INHOUD GESCHREVEN STAD
HOME

TEKSTEN

AUTEURS
BRABANTS
INTERVIEWS
SPECIAAL

Geschreven stad

Besterd - door Jan Naaijkens

Toen ik dertien jaar was (in 1932) zat ik op de R.K. Mulo in de Koestraat, waar de brave frater Johannes de scepter zwaaide.

Schuin tegenover de school stond een kerk, in mijn ogen een imposant gebouw, dat in de strijd der moderne iconoclasten een droevig einde heeft gevonden: de kerk is afgebroken...

Nu ik zoveel ouder en weinig wijzer geworden ben, betwijfel ik of het bouwwerk echt zo indrukwekkend was. Maar hoe het ook moge zijn: het was krachtiger en verbeeldingrijker dan het bouwsel dat ervoor in de plaats is gekomen. Zo gaat het bijna altijd in de huidige afbraakcultus. Het sterke en boeiende moet het veld ruimen voor povere pogingen.

Nog in de jaren vijftig was de kerk het middelpunt van een bloeiend parochieel leven. Er heerste een opgewekt, christelijk gemeenschapsbesef.

Dat bleek in 1951, toen de parochie haar gouden bestaan herdacht. Dat moest op grootse wijze gevierd worden. In de geest dier dagen lag de opvoering van een massaal openluchtspel voor de hand.

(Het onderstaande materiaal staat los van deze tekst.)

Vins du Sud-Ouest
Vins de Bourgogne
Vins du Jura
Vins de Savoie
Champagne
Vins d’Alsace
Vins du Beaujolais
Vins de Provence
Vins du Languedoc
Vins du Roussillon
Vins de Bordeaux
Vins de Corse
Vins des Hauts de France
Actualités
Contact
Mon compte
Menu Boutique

Pastoor M.C. Nabuurs nam een verstandig besluit en legde de organisatie in handen van kapelaan Roothans, een geestdriftige, beschaafde jonge priester. Deze op zijn beurt nam het enig juiste besluit door aan mij de opdracht te verstrekken tot het schrijven van het herdenkingsspel. Het thema lag voor de hand: het lijden en sterven der Martelaren van Gorcum, de patroonheiligen van de parochie.

De opdracht sprak me aan. Onder de bloedgetuigen bevond zich een dorpsgenoot van mij, de heilige Adrianus van Hilvarenbeek. Als jongen fietste ik herhaaldelijk met verholen trots door de straat in den Besterd waar het langste straatnaambord uit de verre omtrek zijn eeuwige roem verkondigde.

Het spel kreeg tot titel: Galg der glorie. Onder regie van mijn vriend Eugène van der Heijden zou het worden opgevoerd op een schoolplein, met de absis van de kerk als achtergrond.

De uitvoering werd verder een strikt parochiële aangelegenheid. Dat kon, want de gelovigen verdrongen zich om hun aandeel bij te dragen. Onder hen bevonden zich enkele begaafde toneelspelers. Na al die jaren herinner ik me de fameuze rollen van Jan Haans (als Lumey), Harry van Erve (Nicolaas Pieck) en Jan Jaspers (Jan van Omal).

In het monumentale decor van schilder-glazenier Piet Clijsen voltrok zich een voorstelling die diepe indruk maakte. Maar wat wilt u? Was het geen preek voor eigen parochie? Jawel, maar de gereformeerde dominee Visser getuigde: "Zelfs voor mij, geheel andersdenkende in geloofszaken, heeft dit spel een overtuigende indruk gegeven..."

Er zouden zes uitvoeringen gegeven worden, maar inmiddels was er een pokkenepidemie uitgebroken en op hoog beval moesten de laatste vier voorstellingen worden afgelast. Nu nog troost ik me met de gedachte dat ik deelgenoot mocht zijn van een Tilburgse manifestatie van kunde, eendracht en geestdrift die hartverwarmend was.